==== DATASET RECORDS

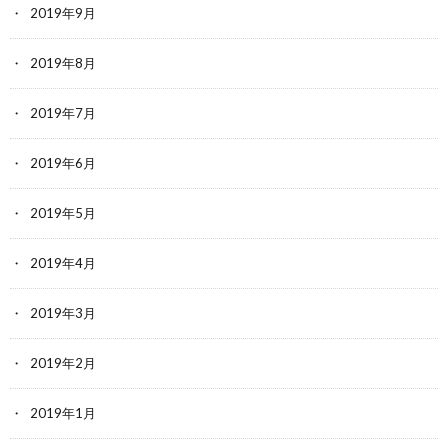
2019年9月
2019年8月
2019年7月
2019年6月
2019年5月
2019年4月
2019年3月
2019年2月
2019年1月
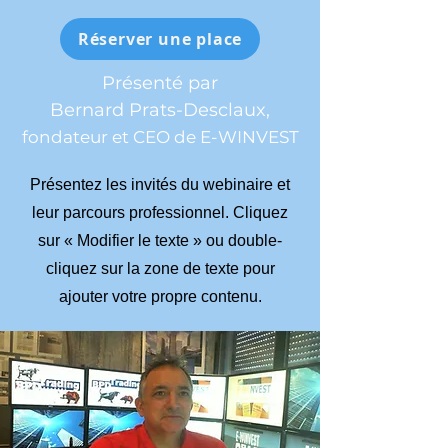
Réserver une place
Présenté par
Bernard Prats-Desclaux,
fondateur et CEO de E-WINVEST
Présentez les invités du webinaire et
leur parcours professionnel. Cliquez
sur « Modifier le texte » ou double-
cliquez sur la zone de texte pour
ajouter votre propre contenu.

========

• WHAT YOU HAVE TO DO
Within the entries above, find every line where the string "texte" occurs, and copy it.

• TASK RESULT
sur « Modifier le texte » ou double-
cliquez sur la zone de texte pour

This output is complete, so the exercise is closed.